_What the task requires_
The response must consist of the lines from the one holding "ogy reports" through the final line of the entries, given again exactly and without any pictures.

*** Records for the exercise

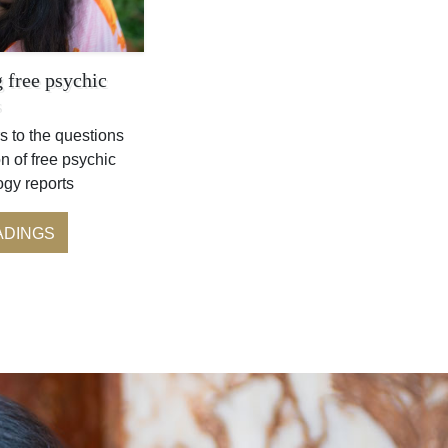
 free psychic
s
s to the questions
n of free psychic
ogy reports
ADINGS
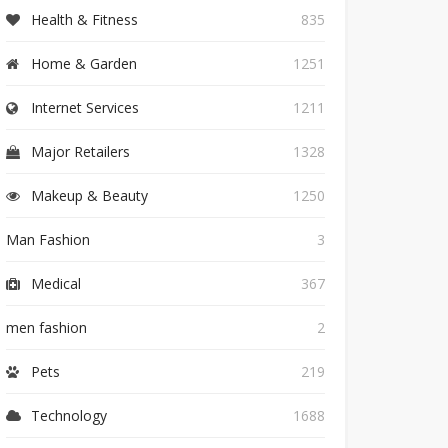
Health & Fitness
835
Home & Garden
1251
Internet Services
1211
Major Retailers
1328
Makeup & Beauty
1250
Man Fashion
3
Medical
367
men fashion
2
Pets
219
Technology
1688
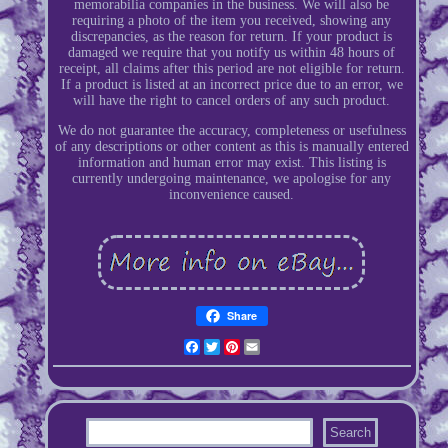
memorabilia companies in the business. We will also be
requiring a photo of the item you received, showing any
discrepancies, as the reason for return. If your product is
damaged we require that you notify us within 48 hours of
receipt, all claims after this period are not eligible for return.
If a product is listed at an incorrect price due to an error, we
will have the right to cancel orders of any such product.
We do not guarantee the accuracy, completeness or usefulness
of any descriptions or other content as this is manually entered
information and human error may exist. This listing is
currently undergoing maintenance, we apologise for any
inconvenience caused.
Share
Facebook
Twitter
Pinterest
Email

******

_Task solution_
ogy reports
ADINGS
Health & Fitness
835
Home & Garden
1251
Internet Services
1211
Major Retailers
1328
Makeup & Beauty
1250
Man Fashion
3
Medical
367
men fashion
2
Pets
219
Technology
1688
memorabilia companies in the business. We will also be
requiring a photo of the item you received, showing any
discrepancies, as the reason for return. If your product is
damaged we require that you notify us within 48 hours of
receipt, all claims after this period are not eligible for return.
If a product is listed at an incorrect price due to an error, we
will have the right to cancel orders of any such product.
We do not guarantee the accuracy, completeness or usefulness
of any descriptions or other content as this is manually entered
information and human error may exist. This listing is
currently undergoing maintenance, we apologise for any
inconvenience caused.
Share
Facebook
Twitter
Pinterest
Email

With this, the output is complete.